Oh, and don't think that the Democratic party is without guilt on matter of this nature; there are portions of the left wing that offer up the spectres of "globalization", and "multinationals" as convenient labels to explain all the ills of the world, and those labels are no more useful than the ones the Republicans offer up.

Change will continue to accelerate. As a people, we need to get more adaptable, through more realistic expectations about how stable life will be, and especially through becoming better educated; the more you learn, the easier it is to learn new things. And the easier it is for you to learn new things, the more adaptable you are.

Adaptability should be a new ideal. Now what we desperately need is leadership, to explain this to people and get started the process of making ourselves more adaptable. That's the hope that I- dare I say it- cling to that Obama can provide us, and why I continue will continue to root for him in this contest.

So, Senator Obama- stop playing not to lose, and start playing to win. Your potential is great, but the leadership so far has been shaky. There's not a lot of time left to steady it up. But we need you to do it.

Yes you can.

Tuesday, April 22, 2008

Election '08 by Gus, Part 6

My prediction for today's primary: Clinton 54, Obama 46.

In the end, I think PA's demographics, which feature a sizable subgroup of older, white voters, overwhelmingly favor Clinton. Bill Kristol, who I think is intelligent, articulate, and wrong on virtually everything he has ever expressed an opinion about, said in a column about a month ago that Republicans should be careful, because the rift in the Democratic party is fundamentally not ideological; rather, it is generational.
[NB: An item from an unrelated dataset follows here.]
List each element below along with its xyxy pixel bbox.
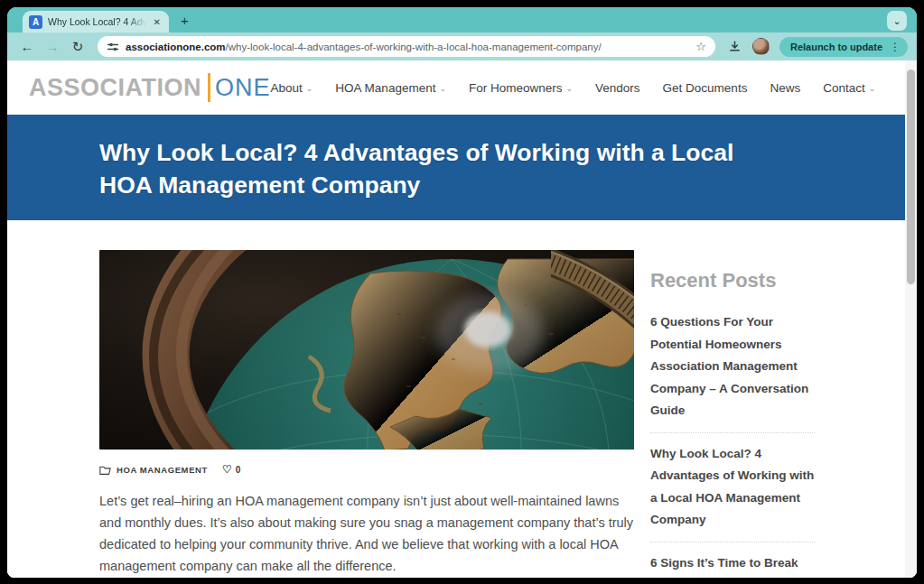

That's why there's really very little difference between the two of them on policy issues. I think the biggest difference is healthcare, for which I am persuaded my Paul Krugman's analysis that Clinton's plan is better. I'm hopeful that Obama will win the nomination, then the presidency, and then promptly adopt Clinton's plan, since it is superior and he should be smart enough to realize that. I think he was very cautious with his proposal, as he has been on other issues, and now he's sort of stuck with it until he beats her. Moving to her plan before then would be interpreted as a sign of weakness.

But back to the generational thing- it's fascinating to watch this all unfold. Clinton represents the generation for whom the defining struggles of the day were racism and sexism. It's part of why Clinton is so fundamentally combative- she views the world, as I think many Boomers do, as a titanic struggle with itself over these issues. So, if you are someone who still sees the primary struggles with the world today being racism and sexism, you are far more likely to be drawn to her.
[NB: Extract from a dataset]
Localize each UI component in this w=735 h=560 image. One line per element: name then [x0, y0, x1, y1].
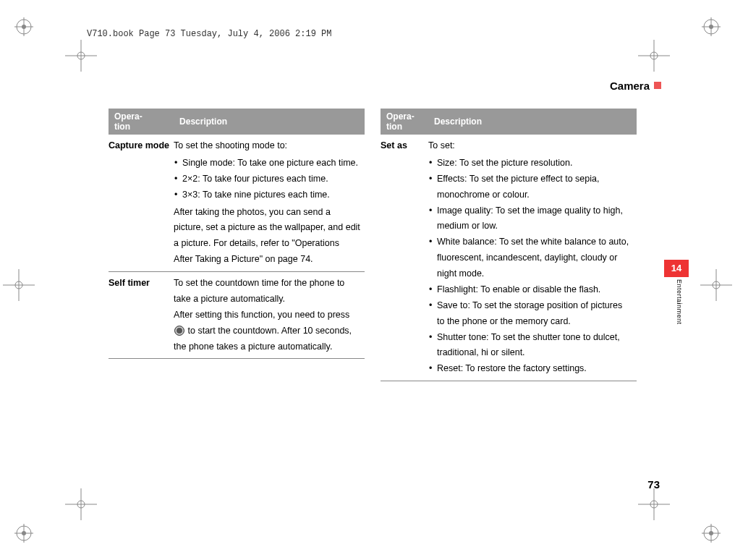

Obama represents the post-Boomer generations: mine, and the one after mine, which is at the beginning of its political life. I look around at all my friends who are married, and I see a lot more fathers helping out with childrearing/housework, mothers in management positions, etc. I think it is safe to say that from my generation onward, the idea that men and women are fundamentally equal is at the macro level a settled issue. The fight is over. Women won it.

Does that mean sexism is dead? No, of course not. Does that mean I think right now every father in America is doing 50% of the childrearing and housework? No, of course not. What I'm saying is, I can't find a single example of any married-with-kids couple of my generation that even comes close to the kind of split my mom and dad had. What I'm saying is, I can't think of anyone of my generation who really gives a two-penny damn whether their boss is male or female. I'll be the first to say we need more female politicians, more female CEO's, more female scientists, etc., but the conceptual debate is over. Now we're just trying to figure out how to engineer the reality.But that's a total change in society from top to bottom, and change at that scale simply takes time. There's no way around that fact.
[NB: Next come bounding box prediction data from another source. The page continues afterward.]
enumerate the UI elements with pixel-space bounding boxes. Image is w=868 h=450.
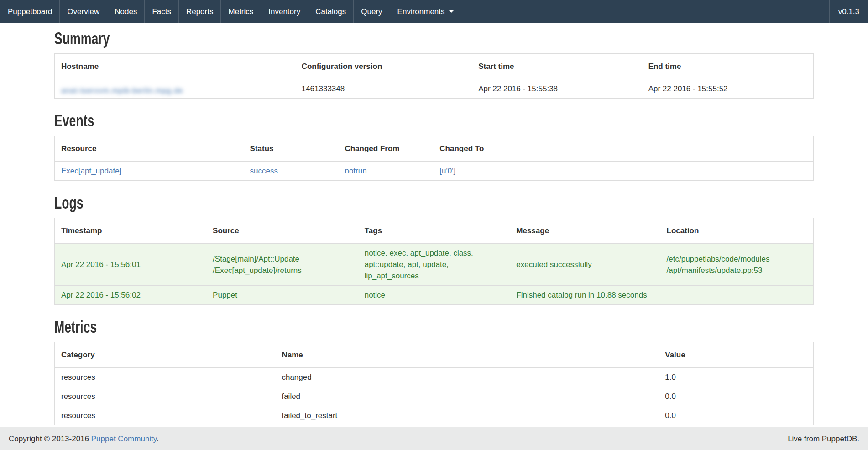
main-content: Summary Hostname Configuration version S…: [54, 30, 814, 425]
logs-heading: Logs: [54, 194, 616, 212]
events-col-changed-to: Changed To: [433, 136, 813, 162]
metric-name: failed_to_restart: [275, 406, 659, 425]
log-message: Finished catalog run in 10.88 seconds: [510, 286, 660, 305]
metric-category: resources: [55, 387, 276, 406]
metric-row: resources failed_to_restart 0.0: [55, 406, 814, 425]
metrics-col-value: Value: [659, 342, 813, 368]
summary-heading: Summary: [54, 30, 616, 48]
chevron-down-icon: [449, 10, 454, 13]
event-resource-link[interactable]: Exec[apt_update]: [61, 167, 121, 175]
log-timestamp: Apr 22 2016 - 15:56:01: [55, 244, 207, 286]
metrics-col-category: Category: [55, 342, 276, 368]
summary-table: Hostname Configuration version Start tim…: [54, 53, 814, 99]
log-tags: notice, exec, apt_update, class, apt::up…: [358, 244, 510, 286]
metric-name: failed: [275, 387, 659, 406]
nav-item-catalogs[interactable]: Catalogs: [308, 0, 354, 23]
log-source: Puppet: [206, 286, 358, 305]
configuration-version-value: 1461333348: [295, 79, 472, 99]
nav-item-overview[interactable]: Overview: [60, 0, 107, 23]
logs-col-timestamp: Timestamp: [55, 218, 207, 244]
summary-col-end-time: End time: [642, 54, 814, 79]
log-row: Apr 22 2016 - 15:56:02 Puppet notice Fin…: [55, 286, 814, 305]
events-col-resource: Resource: [55, 136, 244, 162]
event-status-link[interactable]: success: [250, 167, 278, 175]
summary-col-start-time: Start time: [472, 54, 642, 79]
log-location: /etc/puppetlabs/code/modules /apt/manife…: [660, 244, 814, 286]
nav-item-nodes[interactable]: Nodes: [107, 0, 145, 23]
navbar: Puppetboard Overview Nodes Facts Reports…: [0, 0, 868, 23]
metric-value: 0.0: [659, 387, 813, 406]
start-time-value: Apr 22 2016 - 15:55:38: [472, 79, 642, 99]
nav-item-metrics[interactable]: Metrics: [221, 0, 261, 23]
events-col-status: Status: [244, 136, 339, 162]
navbar-brand[interactable]: Puppetboard: [0, 0, 60, 23]
summary-col-configuration-version: Configuration version: [295, 54, 472, 79]
metrics-heading: Metrics: [54, 318, 616, 336]
logs-header-row: Timestamp Source Tags Message Location: [55, 218, 814, 244]
log-location: [660, 286, 814, 305]
logs-col-location: Location: [660, 218, 814, 244]
log-timestamp: Apr 22 2016 - 15:56:02: [55, 286, 207, 305]
nav-item-facts[interactable]: Facts: [145, 0, 179, 23]
event-changed-to-link[interactable]: [u'0']: [439, 167, 455, 175]
metric-value: 0.0: [659, 406, 813, 425]
metric-name: changed: [275, 368, 659, 387]
nav-dropdown-environments-label: Environments: [397, 6, 445, 17]
logs-col-message: Message: [510, 218, 660, 244]
navbar-spacer: [461, 0, 829, 23]
logs-table: Timestamp Source Tags Message Location A…: [54, 218, 814, 305]
logs-col-source: Source: [206, 218, 358, 244]
metric-category: resources: [55, 406, 276, 425]
summary-header-row: Hostname Configuration version Start tim…: [55, 54, 814, 79]
events-row: Exec[apt_update] success notrun [u'0']: [55, 162, 814, 181]
metrics-table: Category Name Value resources changed 1.…: [54, 342, 814, 425]
events-col-changed-from: Changed From: [338, 136, 433, 162]
log-row: Apr 22 2016 - 15:56:01 /Stage[main]/Apt:…: [55, 244, 814, 286]
metric-value: 1.0: [659, 368, 813, 387]
log-message: executed successfully: [510, 244, 660, 286]
metric-row: resources failed 0.0: [55, 387, 814, 406]
event-changed-from-link[interactable]: notrun: [345, 167, 366, 175]
nav-item-inventory[interactable]: Inventory: [261, 0, 308, 23]
events-header-row: Resource Status Changed From Changed To: [55, 136, 814, 162]
log-source: /Stage[main]/Apt::Update /Exec[apt_updat…: [206, 244, 358, 286]
end-time-value: Apr 22 2016 - 15:55:52: [642, 79, 814, 99]
navbar-version: v0.1.3: [829, 0, 868, 23]
events-table: Resource Status Changed From Changed To …: [54, 136, 814, 181]
log-tags: notice: [358, 286, 510, 305]
events-heading: Events: [54, 112, 616, 130]
summary-col-hostname: Hostname: [55, 54, 295, 79]
metric-category: resources: [55, 368, 276, 387]
nav-dropdown-environments[interactable]: Environments: [390, 0, 461, 23]
nav-item-reports[interactable]: Reports: [179, 0, 221, 23]
summary-row: anat-tservvm.mpib-berlin.mpg.de 14613333…: [55, 79, 814, 99]
metrics-col-name: Name: [275, 342, 659, 368]
hostname-link[interactable]: anat-tservvm.mpib-berlin.mpg.de: [61, 86, 183, 95]
metric-row: resources changed 1.0: [55, 368, 814, 387]
metrics-header-row: Category Name Value: [55, 342, 814, 368]
nav-item-query[interactable]: Query: [354, 0, 390, 23]
logs-col-tags: Tags: [358, 218, 510, 244]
For my generation onward, I also think the racism issue, at the macro level, is done. Minorities won it. In my generation, and especially in the next one, interracial dating is increasing, the number of children of mixed heritage is increasing, and again it's becoming harder to find people who really care that much what other people's race is.

Does that mean I think racism is dead? Hell, no. But the conceptual debate is over, and again, it's going to take time now to cycle the holdouts out of the system. There will always be some racists, and some sexists, just as there continue to exist today people who stubbornly insist that the world is flat. But the trend is positive, and I think it will pick up steam from this point on with each passing generation.

What it all means is, for people of my generation, and especially people of the next, they don't resonate with a lot of the Clinton pathos. They resonate a lot more with Obama, who speaks in a way that signals that he also sees those issues as settled. The issues that I think really resonate for people of my generation and the next are poverty and the environment, and to a lesser extent, how to fix healthcare, education, and social security, and how to exist in a rapidly globalizing world. Resolving those issues requires a change in focus from the defining issues of the Boomer generation, and also will require major changes in how we as Americans do things and think about things. And so the broad issue of change really resonates for these people, and they are overwhelmingly drawn to Obama.

I don't mean to imply that I think all Boomers go for Clinton, or that all people below a certain age go for Obama, but I think this framework explains why age is the single strongest predictor of Clinton/Obama preference (unless you are black). The fact that the Democratic campaign is so close suggests to me that we are near the tipping point, where the balance of power will start to shift away from Boomers and to the succeeding generations. I don't know if we're really there yet; Clinton may well win this one in the end. And if she does, I'll vote for her. Although she's not my preferred candidate, and I do think John McCain is a good man, and a true patriot, the differences between the two parties are too stark, and I will vote for Clinton without hesitation.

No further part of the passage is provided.